UC Biology Prof Traces His Roots to the First Earth Day
April 1970: students in many walks of life were pursuing their passions at colleges across the United States. George Uetz, professor of biological sciences in the McMicken College of Arts & Sciences, was a Master's student in the Department of Entomology and Applied Ecology at the University of Delaware in Newark. But that wasnt his only passion.
I was a student activist in the anti-war movement as well as the environmental movement of the time, Uetz admits.
In the late 1960s, public protests were commonplace, especially over the Vietnam War. Public protests were also being launched as the result of a coalition of environmental organizations such as the Sierra Club, the National Audubon Society, the National Wildlife Federation and the Environmental Defense Fund, on both coasts, Uetz explains.
I got involved with one of the leading East Coast groups Environmental Action, based in Washington, D.C., and was recruited to organize students because I was an officer of the grad student association at the University of Delaware, he says. We started planning "teach-ins" and large rallies in cities all over the East in the fall and winter of 19691970.

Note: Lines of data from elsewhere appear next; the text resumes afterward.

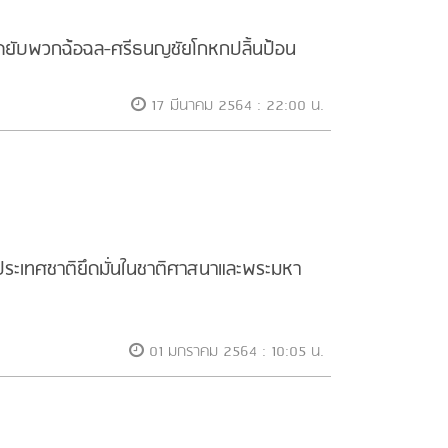
ิอัดยับพวกฉ้อฉล-ศรีธนญชัยโกหกปลิ้นป้อน
17 มีนาคม 2564 : 22:00 น.
ประเทศชาติยึดมั่นในชาติศาสนาและพระมหา
01 มกราคม 2564 : 10:05 น.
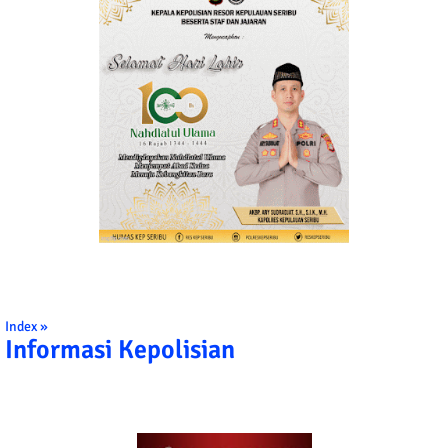
Index »
Informasi Kepolisian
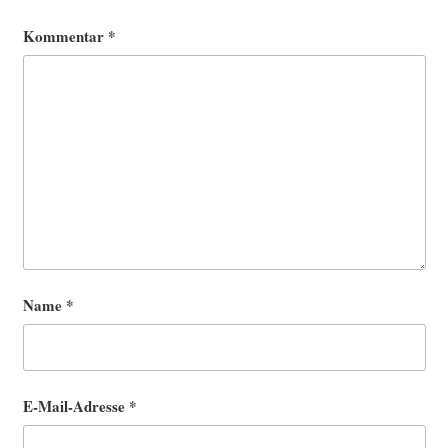
Kommentar
*
Name
*
E-Mail-Adresse
*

While Uetz was a only a minor functionary at the national level (as the chairman of the Earth Coalition at Delaware), he did get to go to organizing meetings in nearby Washington, D.C. There he met such people as Senator Gaylord Nelson (D-Wisc.), Denis Hayes, David Brower (first executive director of the Sierra Club), Carl Pope (current executive director of the Sierra Club), Paul Ehrlich (population expert) and David Mixner (civil rights/gay rights activist), who were among the original organizers of the Earth Day "Teach-In" movement.
At a local level, I was involved with a group organizing to protect the relatively unspoiled White Clay Creek in Newark, Delaware, says Uetz with pride. One of our members was a lawyer, and was elected to the New Castle County Council, and we were successful in preventing a dam and reservoir. My friend then ran for office at a national level, and I helped on his upstart campaign as an environmental advisor before I left for Illinois and grad school in the fall of 1972. Playing a role in the election of Joe Biden to the U.S. Senate is one of my fondest memories and proudest accomplishments.
Uetz was a biology major as an undergrad at Albion College, and took "Ecology" as his last class in his senior year. The course culminated in a field trip to Loon Lake in upper Michigan, which he describes as an awe-inspiring and eye-opening experience.
I have vivid memories of seeing the massive die-offs of alewife [a type of shad] on the shores of Lake Huron the result of a complicated, human-induced ecological disaster, an unintended consequence precipitated by the opening of the St. Lawrence Seaway, says Uetz. Connecting the Atlantic Ocean to the Great Lakes allowed the sea lamprey to invade, and eventually decimate populations of lake trout, the natural predator of alewife. As a result of this, populations of alewife grew so large they depleted the available dissolved oxygen supply (already reduced by pollution), and died off in huge numbers, piling up on the shoreline 23 feet deep!
It was easy to make a direct connection between the ecological principles we learned in class and what people were doing to the planet. After that, I went on to get a Master's, teach for two years and then earn a PhD in Ecology.
Ironically, Uetzs PhD was supported by a grant from the U.S. Army Corps of Engineers as part of an environmental impact assessment on a dam-reservoir-floodplain project. At UC Uetz has taught ecology, conducts behavioral and ecological research, and continues to be involved in a variety of environmental organizations and projects.
"So you could say that Earth Day really shaped my career," Uetz says.
Uetz sees that there are some places where we have lost momentum that had built up in the 1960s and 70s on the environmental front.
At the national level, the erosion of environmental gains as a consequence of overwhelming political power wielded by some corporations and the backlash they have created to protect their economic interests is the biggest setback, he says. Environmentalists have been marginalized and even vilified as tree-huggers and Birkenstocks (and let's not forget the nickname "Ozone Man"). As a result, we have wasted precious time because of doubt and denial regarding global warming, which has been recognized and understood by scientists since the 1980s.
Some of the dire predictions of that earlier time have not come to pass or at least have been forestalled, while at the same time, new and more urgent problems have arisen that were unknown then and that we could not foresee, he continues. The U.S. Environmental Protection Agency [which formed in December 1970], the Clean Air Act, the Clean Water Act, the Endangered Species Act all came from that time as a result of growing environmental consciousness. Despite setbacks over the last two decades, the sense of urgency growing from the undeniable fact of global warming, and the efforts of highly visible leaders like Al Gore (as well as myriads of musicians and celebrities) have resulted in the environment once again being among the primary issues on our political agenda.
Uetz says he is also heartened by the individual and collective efforts that people make on a daily basis on a local and global level to recycle, to conserve energy, to create sustainable alternatives, to protect wildlife and biodiversity, and to seek as many ways as possible reduce our carbon footprint.
The importance of environmental awareness, education and the message of conservation and sustainability is a continuing legacy of the original Earth Day.